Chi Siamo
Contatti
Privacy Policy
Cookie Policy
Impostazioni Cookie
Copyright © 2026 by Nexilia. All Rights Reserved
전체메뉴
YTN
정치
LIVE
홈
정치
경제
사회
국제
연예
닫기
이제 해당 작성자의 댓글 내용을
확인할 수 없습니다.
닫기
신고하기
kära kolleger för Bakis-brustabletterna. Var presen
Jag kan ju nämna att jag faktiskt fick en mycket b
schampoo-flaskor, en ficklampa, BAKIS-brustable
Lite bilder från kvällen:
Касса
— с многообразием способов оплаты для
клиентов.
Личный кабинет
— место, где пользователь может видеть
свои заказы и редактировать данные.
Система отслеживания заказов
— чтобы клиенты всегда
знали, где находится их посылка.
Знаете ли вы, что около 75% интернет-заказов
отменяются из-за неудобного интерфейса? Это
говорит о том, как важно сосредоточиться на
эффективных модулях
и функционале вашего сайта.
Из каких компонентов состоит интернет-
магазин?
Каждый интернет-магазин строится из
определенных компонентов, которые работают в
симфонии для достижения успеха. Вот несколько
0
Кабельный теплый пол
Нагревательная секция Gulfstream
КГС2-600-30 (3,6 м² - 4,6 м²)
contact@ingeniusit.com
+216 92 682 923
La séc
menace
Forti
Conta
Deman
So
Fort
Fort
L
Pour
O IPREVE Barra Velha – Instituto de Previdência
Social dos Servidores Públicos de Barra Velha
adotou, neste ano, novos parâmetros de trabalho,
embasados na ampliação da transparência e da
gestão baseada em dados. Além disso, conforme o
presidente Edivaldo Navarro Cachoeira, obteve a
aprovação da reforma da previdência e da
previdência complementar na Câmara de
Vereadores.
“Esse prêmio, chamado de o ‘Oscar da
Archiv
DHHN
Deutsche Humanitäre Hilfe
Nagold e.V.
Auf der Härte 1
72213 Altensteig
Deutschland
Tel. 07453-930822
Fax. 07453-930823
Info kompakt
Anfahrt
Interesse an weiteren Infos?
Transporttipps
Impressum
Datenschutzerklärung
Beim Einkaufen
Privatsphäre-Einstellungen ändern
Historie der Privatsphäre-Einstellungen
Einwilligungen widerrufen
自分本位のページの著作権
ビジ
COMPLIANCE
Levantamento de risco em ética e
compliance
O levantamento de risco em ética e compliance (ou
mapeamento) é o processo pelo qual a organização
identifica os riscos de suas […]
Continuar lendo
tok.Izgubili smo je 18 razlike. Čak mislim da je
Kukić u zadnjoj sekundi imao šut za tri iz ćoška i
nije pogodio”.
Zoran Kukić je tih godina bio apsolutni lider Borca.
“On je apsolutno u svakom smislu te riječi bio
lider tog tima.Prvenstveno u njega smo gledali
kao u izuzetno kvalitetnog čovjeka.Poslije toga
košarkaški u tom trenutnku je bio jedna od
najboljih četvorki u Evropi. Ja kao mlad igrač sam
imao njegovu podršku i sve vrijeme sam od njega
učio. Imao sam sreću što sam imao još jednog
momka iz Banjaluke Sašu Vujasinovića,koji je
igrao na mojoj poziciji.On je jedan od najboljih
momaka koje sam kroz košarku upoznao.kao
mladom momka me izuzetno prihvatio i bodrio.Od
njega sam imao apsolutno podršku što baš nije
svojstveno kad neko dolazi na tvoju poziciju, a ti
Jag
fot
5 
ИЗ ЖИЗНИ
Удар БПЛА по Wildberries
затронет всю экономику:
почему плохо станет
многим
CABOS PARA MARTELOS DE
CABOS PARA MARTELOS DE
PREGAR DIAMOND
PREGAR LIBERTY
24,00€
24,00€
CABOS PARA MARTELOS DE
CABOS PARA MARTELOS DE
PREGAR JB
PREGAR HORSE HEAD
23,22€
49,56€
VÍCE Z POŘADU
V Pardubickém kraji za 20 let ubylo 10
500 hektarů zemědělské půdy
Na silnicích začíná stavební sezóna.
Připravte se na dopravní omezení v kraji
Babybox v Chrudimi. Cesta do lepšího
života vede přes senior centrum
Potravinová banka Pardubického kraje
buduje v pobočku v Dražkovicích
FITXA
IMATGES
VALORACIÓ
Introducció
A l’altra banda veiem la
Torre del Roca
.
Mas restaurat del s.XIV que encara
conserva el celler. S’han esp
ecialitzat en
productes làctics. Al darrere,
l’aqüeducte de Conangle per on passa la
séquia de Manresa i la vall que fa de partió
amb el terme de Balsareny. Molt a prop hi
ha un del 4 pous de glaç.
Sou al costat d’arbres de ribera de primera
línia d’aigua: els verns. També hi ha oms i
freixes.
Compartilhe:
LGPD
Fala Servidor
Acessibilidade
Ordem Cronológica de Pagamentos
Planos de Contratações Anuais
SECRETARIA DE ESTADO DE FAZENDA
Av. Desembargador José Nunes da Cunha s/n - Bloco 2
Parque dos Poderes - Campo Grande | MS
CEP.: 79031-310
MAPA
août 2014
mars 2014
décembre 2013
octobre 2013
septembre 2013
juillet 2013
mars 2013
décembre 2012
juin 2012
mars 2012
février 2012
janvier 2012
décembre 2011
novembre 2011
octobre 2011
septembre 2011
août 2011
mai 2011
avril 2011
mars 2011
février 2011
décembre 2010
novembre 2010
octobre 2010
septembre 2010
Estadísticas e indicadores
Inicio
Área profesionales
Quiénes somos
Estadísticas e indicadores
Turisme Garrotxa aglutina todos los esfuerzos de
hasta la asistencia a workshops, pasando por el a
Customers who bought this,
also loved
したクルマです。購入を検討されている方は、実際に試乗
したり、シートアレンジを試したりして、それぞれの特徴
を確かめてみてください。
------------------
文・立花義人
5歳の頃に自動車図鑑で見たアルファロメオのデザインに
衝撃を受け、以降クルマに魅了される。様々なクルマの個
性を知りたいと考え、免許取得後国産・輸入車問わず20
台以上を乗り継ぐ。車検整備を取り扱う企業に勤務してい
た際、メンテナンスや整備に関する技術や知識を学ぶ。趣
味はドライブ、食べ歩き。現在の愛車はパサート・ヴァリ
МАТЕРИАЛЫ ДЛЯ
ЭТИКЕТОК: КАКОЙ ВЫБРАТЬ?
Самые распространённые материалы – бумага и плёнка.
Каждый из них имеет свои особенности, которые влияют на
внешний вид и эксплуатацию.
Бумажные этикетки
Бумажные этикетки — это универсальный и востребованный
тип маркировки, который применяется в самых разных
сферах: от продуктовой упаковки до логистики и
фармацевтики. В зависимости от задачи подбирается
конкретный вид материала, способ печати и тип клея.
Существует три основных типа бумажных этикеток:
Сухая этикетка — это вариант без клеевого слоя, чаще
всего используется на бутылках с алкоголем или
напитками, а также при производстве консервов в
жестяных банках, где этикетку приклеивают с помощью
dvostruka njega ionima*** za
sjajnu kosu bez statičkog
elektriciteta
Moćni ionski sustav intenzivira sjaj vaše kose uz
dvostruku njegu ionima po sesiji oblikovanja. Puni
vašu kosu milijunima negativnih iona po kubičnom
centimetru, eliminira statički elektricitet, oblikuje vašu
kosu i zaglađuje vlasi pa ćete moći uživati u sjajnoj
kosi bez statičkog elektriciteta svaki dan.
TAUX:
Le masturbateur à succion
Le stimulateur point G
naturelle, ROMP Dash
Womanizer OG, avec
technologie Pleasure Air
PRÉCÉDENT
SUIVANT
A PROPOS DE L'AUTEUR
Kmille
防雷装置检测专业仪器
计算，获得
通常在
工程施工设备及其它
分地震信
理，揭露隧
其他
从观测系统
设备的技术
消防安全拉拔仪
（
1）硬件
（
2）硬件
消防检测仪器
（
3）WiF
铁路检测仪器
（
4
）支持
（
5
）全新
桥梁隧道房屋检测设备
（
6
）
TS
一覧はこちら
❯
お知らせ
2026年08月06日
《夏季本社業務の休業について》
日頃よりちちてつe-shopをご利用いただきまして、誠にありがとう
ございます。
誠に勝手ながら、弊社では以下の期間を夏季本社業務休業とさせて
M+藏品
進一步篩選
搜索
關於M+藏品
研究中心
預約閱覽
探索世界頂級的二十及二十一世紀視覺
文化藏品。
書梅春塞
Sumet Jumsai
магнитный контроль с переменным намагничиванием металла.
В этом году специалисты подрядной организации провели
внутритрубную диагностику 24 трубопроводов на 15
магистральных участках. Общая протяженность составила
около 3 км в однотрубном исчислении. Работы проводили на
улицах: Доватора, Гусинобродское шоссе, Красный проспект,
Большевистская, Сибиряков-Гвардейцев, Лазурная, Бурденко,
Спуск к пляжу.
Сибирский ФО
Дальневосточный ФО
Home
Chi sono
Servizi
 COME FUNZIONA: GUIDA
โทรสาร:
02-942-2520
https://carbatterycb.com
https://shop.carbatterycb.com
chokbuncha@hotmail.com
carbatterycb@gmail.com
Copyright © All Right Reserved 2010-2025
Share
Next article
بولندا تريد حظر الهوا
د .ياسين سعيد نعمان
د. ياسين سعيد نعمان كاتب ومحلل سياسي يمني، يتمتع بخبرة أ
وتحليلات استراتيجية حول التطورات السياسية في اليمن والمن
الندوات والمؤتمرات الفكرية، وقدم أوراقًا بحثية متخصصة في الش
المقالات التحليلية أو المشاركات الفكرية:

━━━━━━━━━━━━━━━━━━━━

WORK INSTRUCTIONS — Please give an exact copy of the entries above, from the line with "sjajnu kosu bez statičkog" down to the line with "Le stimulateur point G", inclusive, and nothing else.

SOLUTION TO THE PROBLEM —
sjajnu kosu bez statičkog
elektriciteta
Moćni ionski sustav intenzivira sjaj vaše kose uz
dvostruku njegu ionima po sesiji oblikovanja. Puni
vašu kosu milijunima negativnih iona po kubičnom
centimetru, eliminira statički elektricitet, oblikuje vašu
kosu i zaglađuje vlasi pa ćete moći uživati u sjajnoj
kosi bez statičkog elektriciteta svaki dan.
TAUX:
Le masturbateur à succion
Le stimulateur point G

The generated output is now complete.